American sailors rescue a survivor from the water alongside the USS West Virginia on December 7, 1941.
American sailors rescue a survivor from the water alongside the USS West Virginia on December 7, 1941. (photo: U.S. Navy photograph)

At the end of the classic movie “The Godfather II”, the final scene takes place in the family Corleone’s dining room. It’s December 7, 1941 and the family is awaiting Don Vito Corleone’s return; it’s his birthday and they’re going to surprise him with a cake. The eldest son, “Sonny” (James Caan), remarks, “The nerve of them Japs, attacking on Pop’s birthday”. The middle son, Fredo—played by the greatest actor of his generation, John Cazale, says, “They didn’t know it was Pop’s birthday.”

They also didn’t know that it was my grandma Agnes’s birthday either.

Of the many days that 20th-century historians tell us we will always remember, the very fewest events truly are ingrained in our collective mind: November 22, 1963 (the death of JFK), September 11, 2001 (of course), June 6, 1944 (the Normandy landings), and the “date which will live in infamy” — December 7, 1941.

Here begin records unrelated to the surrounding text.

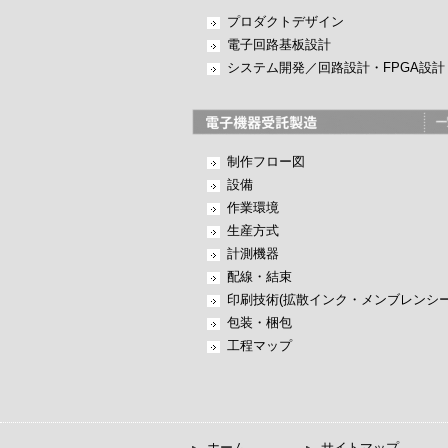
プロダクトデザイン
電子回路基板設計
システム開発／回路設計・FPGA設計
制作フロー図
設備
作業環境
生産方式
計測機器
配線・結束
印刷技術(拡散インク・メンブレンシー
包装・梱包
工程マップ
ホーム
サイトマップ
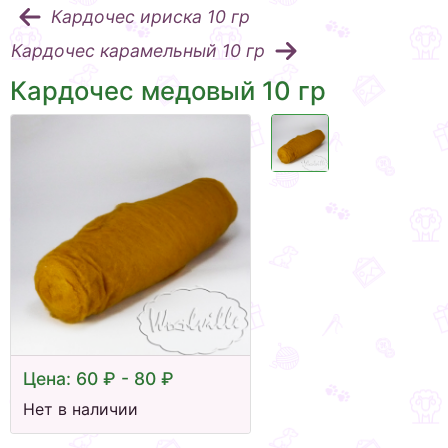
Кардочес ириска 10 гр
Кардочес карамельный 10 гр
Кардочес медовый 10 гр
Цена: 60 ₽ - 80 ₽
Нет в наличии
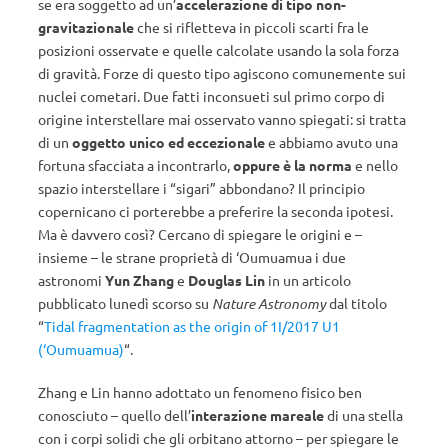
se era soggetto ad un’
accelerazione di tipo non-
gravitazionale
che si rifletteva in piccoli scarti fra le
posizioni osservate e quelle calcolate usando la sola forza
di gravità. Forze di questo tipo agiscono comunemente sui
nuclei cometari. Due fatti inconsueti sul primo corpo di
origine interstellare mai osservato vanno spiegati: si tratta
di un
oggetto unico ed eccezionale
e abbiamo avuto una
fortuna sfacciata a incontrarlo,
oppure è la norma
e nello
spazio interstellare i “sigari” abbondano? Il principio
copernicano ci porterebbe a preferire la seconda ipotesi.
Ma è davvero così? Cercano di spiegare le origini e –
insieme – le strane proprietà di ‘Oumuamua i due
astronomi
Yun Zhang
e
Douglas Lin
in un articolo
pubblicato lunedì scorso su
Nature Astronomy
dal titolo
“
Tidal fragmentation as the origin of 1I/2017 U1
(‘Oumuamua)
“.
Zhang e Lin hanno adottato un fenomeno fisico ben
conosciuto – quello dell’
interazione mareale
di una stella
con i corpi solidi che gli orbitano attorno – per spiegare le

Perhaps because December 7 was my maternal grandmother’s birthday, I was taught early and often why that was such an important date. For one thing, my grandma was our primary caregiver. She always picked us up from Sacred Heart Villa school, did the laundry and made dinner so that both my folks could work to pay for our private Catholic education. So forgetting grandma Ag’s birthday was an impossibility.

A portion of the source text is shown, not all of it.